Layton, by definition and deed, was a pugnacious champion of the little guy, the underdog. He was an unabashed populist and, as such, even in death, his politics must be looked at with a wary eye.

But cynicism aside, he lived and embodied that young woman's idea, along with this saying of his NDP predecessor Tommy Douglas, which Layton included in all his emails:

"Courage my friends, 'tis never too late to build a better world."

The NDP leader took Douglas at his word. Just four months before his death, he was carrying his party through arguably the most important federal election in the history of the NDP.

His famed moustache bobbed up so much across the country the only place it didn't appear, ironically, was the one place everyone thought it belonged: a spot marked by three consecutive Xs.

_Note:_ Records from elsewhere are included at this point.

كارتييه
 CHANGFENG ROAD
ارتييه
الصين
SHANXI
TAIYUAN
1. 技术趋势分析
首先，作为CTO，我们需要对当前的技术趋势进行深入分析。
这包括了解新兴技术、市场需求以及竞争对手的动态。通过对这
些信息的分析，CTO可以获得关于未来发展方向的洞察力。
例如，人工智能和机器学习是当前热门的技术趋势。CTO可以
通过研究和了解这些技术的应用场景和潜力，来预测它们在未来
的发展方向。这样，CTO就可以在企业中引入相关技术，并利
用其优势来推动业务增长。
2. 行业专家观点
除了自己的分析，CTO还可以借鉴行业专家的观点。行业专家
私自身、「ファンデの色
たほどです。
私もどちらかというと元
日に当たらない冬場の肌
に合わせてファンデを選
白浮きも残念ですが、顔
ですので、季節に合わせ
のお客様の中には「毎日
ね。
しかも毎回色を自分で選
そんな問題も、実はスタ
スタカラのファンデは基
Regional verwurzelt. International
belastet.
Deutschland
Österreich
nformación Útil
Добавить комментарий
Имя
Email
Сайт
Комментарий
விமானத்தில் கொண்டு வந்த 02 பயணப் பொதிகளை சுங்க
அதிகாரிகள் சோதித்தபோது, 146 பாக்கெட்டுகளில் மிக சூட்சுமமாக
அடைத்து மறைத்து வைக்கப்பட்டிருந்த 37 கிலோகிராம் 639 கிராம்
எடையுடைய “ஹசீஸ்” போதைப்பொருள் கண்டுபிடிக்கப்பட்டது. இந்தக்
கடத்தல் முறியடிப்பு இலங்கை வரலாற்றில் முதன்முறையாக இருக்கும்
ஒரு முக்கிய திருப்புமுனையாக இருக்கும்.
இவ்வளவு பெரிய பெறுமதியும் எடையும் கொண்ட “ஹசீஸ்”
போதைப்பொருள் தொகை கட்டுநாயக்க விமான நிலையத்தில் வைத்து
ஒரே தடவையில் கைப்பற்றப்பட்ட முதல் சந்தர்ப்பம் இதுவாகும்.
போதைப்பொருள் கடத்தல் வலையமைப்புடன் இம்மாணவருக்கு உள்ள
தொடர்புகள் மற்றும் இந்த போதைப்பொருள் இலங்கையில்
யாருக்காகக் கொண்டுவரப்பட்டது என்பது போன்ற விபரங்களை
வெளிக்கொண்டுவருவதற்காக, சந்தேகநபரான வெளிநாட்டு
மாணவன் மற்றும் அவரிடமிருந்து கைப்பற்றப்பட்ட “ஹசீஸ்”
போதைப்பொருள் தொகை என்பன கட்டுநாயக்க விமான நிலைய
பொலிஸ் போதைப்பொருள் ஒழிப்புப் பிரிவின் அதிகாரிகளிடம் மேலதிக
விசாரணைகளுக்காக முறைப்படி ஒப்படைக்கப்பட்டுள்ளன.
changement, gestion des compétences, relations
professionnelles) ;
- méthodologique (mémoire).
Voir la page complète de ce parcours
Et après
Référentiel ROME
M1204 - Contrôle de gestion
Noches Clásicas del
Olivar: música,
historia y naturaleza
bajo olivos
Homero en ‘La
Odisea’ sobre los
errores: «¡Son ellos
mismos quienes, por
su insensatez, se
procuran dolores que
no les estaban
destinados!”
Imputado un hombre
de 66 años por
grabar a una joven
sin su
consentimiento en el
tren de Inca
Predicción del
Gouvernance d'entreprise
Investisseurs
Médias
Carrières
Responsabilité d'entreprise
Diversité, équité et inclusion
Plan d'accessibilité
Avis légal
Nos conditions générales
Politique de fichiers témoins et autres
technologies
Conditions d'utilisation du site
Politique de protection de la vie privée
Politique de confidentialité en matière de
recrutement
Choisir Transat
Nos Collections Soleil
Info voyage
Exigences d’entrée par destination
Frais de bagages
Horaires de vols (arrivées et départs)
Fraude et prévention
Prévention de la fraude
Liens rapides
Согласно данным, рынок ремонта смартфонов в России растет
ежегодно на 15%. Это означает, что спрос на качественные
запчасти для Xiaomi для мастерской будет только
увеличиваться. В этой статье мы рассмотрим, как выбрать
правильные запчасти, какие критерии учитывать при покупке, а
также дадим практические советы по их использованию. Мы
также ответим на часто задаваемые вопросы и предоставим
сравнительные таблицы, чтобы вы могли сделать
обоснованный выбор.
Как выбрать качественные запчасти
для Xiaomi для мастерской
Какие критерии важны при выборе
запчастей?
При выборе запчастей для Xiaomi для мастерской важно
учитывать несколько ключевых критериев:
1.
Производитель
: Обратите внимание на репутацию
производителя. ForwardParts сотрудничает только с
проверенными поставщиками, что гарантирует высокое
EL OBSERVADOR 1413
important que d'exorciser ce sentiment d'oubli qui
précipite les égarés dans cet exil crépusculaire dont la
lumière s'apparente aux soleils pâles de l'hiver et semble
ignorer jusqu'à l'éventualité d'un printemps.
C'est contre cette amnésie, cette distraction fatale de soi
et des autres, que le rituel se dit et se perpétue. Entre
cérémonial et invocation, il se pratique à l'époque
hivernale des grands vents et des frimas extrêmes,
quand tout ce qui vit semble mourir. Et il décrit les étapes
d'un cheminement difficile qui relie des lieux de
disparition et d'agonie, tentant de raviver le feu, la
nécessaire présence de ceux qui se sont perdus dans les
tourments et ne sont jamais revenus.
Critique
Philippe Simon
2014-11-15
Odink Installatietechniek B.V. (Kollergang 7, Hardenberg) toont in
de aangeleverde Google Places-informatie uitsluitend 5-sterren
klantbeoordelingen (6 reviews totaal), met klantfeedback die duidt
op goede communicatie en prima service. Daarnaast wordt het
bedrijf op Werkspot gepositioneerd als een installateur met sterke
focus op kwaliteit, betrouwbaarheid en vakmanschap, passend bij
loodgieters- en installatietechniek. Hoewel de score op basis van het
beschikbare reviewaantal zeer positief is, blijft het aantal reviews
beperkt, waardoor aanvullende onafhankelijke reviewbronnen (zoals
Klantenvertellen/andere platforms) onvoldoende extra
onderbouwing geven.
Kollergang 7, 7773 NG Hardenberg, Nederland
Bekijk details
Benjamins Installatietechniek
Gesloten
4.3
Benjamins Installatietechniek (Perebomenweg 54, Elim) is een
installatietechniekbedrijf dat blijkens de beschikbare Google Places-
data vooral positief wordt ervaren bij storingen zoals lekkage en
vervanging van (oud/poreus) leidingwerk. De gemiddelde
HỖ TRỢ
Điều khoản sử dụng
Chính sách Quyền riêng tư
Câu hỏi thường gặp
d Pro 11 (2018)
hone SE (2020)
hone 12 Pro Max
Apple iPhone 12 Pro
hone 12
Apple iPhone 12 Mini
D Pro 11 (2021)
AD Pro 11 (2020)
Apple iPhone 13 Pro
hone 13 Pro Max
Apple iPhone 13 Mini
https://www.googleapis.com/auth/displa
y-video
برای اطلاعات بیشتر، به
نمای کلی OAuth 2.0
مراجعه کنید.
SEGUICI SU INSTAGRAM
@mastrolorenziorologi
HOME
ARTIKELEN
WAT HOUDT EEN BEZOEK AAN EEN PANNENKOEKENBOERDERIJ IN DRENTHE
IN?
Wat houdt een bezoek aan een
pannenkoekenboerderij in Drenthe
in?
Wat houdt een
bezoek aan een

And to the Hall of Fame facial tuft he added his now signature cane, which he waved like a man who had learned to walk again and used to electrify voters across the nation.

Before May 2, only two parties, the Liberals and the Conservatives, realistically held a chance of forming government. The day after, Canadians awoke to a country Jack Layton had fundamentally changed as the NDP elected 103 MPs, the most for the party in half a century, and vaulted past the moribund Liberals into Official Opposition status.

The effort probably helped kill him, but if Jack Layton didn't build a better a world this past year he no doubt laid a foundation for a profoundly altered Canada.

And perhaps his most intriguing legacy are the unlikely corps of MPs, in their late teens and early 20s, who never dreamed of winning at the polls but are now full-fledged lawmakers by virtue of Layton's charisma.

They face a daunting struggle ahead, not least a governing Conservative Party that probably views them as a veal-cutlet buffet. But Layton's death, according to the Canadian Press, has forced many of them to embrace their roles with as much diligence as idealism.

Good luck to them.

And regardless, their very existence, like Layton's life, offers a rebuke to those who trade in the second guesses of the status quo, ambivalence and conventional wisdom. It's a rebuke that's been getting louder lately and, in the most unlikely places, from Tunisia to Libya to Egypt and Syria.

It's a rebuke that's among Layton's final words to Canadians: "Don't let them tell you it can't be done."

So thank you Jack. Thank you for talking about tomorrows and different days.

Thank you for reminding us that, as small as we all are, there is so much we can change.